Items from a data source
BEGIN
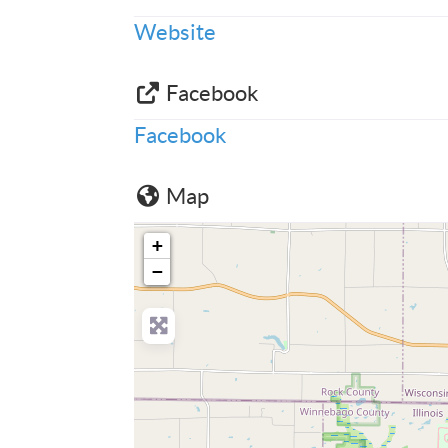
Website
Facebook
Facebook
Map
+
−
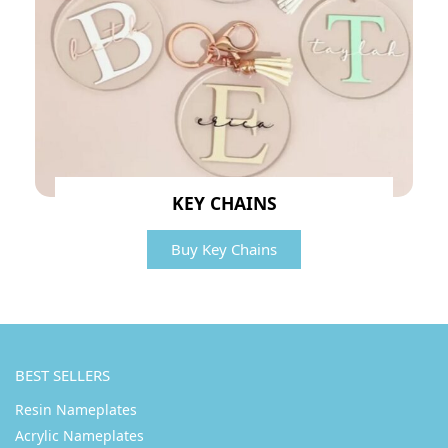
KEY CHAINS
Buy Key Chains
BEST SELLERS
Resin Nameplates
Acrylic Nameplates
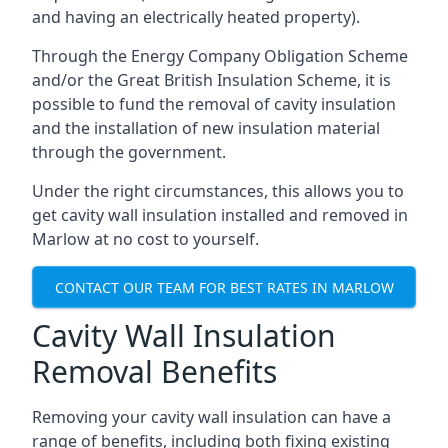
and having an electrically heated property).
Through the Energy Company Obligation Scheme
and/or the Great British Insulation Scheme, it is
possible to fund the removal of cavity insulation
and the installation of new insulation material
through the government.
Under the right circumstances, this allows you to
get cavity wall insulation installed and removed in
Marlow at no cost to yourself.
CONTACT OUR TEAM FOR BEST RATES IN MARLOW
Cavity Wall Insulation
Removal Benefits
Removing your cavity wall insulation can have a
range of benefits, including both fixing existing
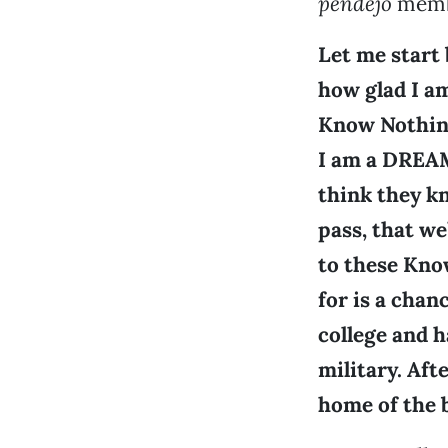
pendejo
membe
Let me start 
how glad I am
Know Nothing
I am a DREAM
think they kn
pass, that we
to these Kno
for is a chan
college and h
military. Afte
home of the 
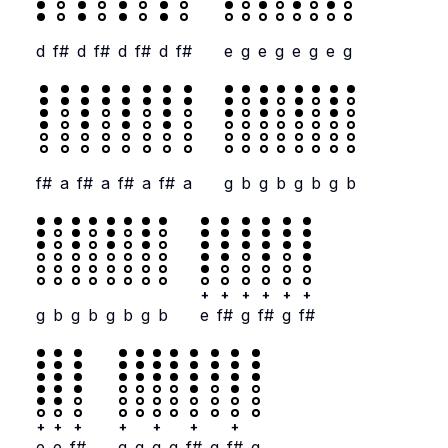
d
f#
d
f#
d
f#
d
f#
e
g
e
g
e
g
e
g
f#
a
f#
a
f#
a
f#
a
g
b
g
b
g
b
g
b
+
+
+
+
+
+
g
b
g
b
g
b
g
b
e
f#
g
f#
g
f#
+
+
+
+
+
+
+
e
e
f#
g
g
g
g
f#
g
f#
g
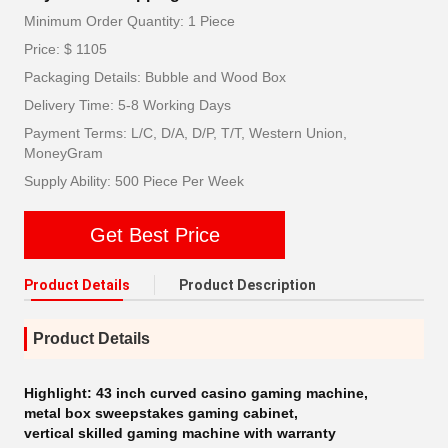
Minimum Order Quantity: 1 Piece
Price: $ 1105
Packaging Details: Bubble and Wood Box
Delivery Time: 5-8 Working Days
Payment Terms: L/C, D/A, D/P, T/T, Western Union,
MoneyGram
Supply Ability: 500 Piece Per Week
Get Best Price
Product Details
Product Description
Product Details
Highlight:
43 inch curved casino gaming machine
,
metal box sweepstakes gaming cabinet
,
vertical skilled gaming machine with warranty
END
BEGIN
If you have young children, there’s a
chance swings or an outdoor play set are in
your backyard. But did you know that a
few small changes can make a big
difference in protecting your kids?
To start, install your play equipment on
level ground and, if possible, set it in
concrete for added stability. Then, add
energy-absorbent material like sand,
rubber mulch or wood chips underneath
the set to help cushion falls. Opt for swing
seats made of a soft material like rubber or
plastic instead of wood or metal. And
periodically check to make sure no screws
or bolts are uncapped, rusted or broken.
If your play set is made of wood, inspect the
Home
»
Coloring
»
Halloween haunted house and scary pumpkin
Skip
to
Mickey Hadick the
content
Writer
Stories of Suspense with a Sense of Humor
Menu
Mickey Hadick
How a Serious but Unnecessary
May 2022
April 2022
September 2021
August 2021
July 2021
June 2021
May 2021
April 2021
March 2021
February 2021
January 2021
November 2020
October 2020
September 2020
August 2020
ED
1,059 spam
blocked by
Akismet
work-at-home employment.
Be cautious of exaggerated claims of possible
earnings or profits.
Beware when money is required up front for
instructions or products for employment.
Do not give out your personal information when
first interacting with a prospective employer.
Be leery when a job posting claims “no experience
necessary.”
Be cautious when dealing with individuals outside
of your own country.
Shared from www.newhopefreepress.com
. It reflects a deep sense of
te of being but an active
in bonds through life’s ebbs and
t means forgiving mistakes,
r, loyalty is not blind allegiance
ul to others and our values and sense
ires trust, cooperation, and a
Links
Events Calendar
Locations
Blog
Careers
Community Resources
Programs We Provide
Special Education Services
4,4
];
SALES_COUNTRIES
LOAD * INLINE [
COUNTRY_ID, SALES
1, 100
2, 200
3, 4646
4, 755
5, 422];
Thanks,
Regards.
END
BEGIN
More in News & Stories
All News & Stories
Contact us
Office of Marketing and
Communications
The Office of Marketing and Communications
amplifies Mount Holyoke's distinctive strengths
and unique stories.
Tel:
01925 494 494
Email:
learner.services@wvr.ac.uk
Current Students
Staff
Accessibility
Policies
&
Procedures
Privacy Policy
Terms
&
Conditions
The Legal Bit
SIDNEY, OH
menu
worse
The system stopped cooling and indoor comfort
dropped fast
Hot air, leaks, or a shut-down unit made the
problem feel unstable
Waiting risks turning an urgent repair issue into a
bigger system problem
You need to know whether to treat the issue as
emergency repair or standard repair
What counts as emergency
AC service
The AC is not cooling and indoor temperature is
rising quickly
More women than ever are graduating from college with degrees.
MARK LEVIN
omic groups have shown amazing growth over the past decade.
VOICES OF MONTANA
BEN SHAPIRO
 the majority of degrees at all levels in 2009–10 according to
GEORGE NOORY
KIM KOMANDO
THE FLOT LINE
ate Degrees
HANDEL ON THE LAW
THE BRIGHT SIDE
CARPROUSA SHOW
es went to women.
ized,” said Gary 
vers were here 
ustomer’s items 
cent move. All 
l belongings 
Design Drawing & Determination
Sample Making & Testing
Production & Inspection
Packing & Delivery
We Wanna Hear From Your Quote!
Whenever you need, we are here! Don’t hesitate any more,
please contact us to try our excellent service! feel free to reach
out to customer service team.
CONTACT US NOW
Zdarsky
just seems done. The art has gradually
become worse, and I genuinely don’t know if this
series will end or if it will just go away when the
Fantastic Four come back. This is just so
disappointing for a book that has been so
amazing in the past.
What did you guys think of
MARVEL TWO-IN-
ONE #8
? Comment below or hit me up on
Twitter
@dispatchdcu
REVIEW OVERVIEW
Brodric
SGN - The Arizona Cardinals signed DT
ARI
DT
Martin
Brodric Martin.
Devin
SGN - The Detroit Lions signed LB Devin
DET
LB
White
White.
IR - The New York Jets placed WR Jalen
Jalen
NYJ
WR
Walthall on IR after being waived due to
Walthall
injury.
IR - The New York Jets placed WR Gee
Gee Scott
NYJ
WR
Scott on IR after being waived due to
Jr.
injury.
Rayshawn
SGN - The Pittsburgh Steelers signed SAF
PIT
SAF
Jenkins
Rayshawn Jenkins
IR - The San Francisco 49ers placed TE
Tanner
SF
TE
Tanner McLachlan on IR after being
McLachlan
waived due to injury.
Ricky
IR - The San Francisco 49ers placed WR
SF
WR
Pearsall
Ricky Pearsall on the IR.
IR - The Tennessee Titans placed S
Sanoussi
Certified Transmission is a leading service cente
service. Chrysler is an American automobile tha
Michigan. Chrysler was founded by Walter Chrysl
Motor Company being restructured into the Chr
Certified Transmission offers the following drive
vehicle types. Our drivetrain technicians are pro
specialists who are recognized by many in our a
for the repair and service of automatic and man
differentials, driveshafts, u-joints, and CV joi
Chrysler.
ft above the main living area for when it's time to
END
■ Your goal:
Please go through the entries and show every line with the word "Scheme".

■ Task solution:
Through the Energy Company Obligation Scheme
and/or the Great British Insulation Scheme, it is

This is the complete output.